This guide details the installation of this camber arm kit on a 2017 Type R, #00561. Prior to assembly this vehicle had modifications to the rear suspension in the form of an aftermarket rear sway bar, toe links, solid rear knuckle bearings and the addition of a subframe rigid collar kit. Despite these changes the installation steps covered in this document will be identical to the process of working with fully stock components. The process detailed will be the same even if other suspension modifications such as lowering springs, coilovers, camber kits or alternative rear sway bars have been installed.

Note that any time suspension components are installed or altered a vehicle alignment should be performed to ensure the optimum settings are achieved. Also note that in general when moving from compliant OEM style rubber bushings to solid bearings some increase in NVH can be expected.

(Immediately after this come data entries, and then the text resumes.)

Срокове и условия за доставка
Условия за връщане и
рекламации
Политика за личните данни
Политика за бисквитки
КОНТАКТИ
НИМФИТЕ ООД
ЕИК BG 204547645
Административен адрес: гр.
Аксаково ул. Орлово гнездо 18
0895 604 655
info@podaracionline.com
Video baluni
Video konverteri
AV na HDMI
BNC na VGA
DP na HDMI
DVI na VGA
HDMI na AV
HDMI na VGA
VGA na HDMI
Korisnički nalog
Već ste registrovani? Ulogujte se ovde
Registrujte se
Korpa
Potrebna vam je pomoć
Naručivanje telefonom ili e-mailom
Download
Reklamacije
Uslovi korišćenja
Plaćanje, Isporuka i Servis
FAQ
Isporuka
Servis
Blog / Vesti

To maximize the suspension response and the user control over the rear tire alignment settings it is recommended to install the RV6 Performance lower control arms, adjustable rear toe links, rear sway bar and the solid rear suspension bearings as an entire package.

For this document all directions mentioned are the same as if you are seated in the vehicle (IE forward means towards the front of the vehicle.) Also, for this document the terms "bushing" and "bearing" are used interchangeably. The term "heim joint" refers to the spherical bearing and housing used to allow freedom of motion at specific component connections. Unless specifically mentioned when referencing hardware in the document below the size listed is for the tool size required, not the size of the hardware itself.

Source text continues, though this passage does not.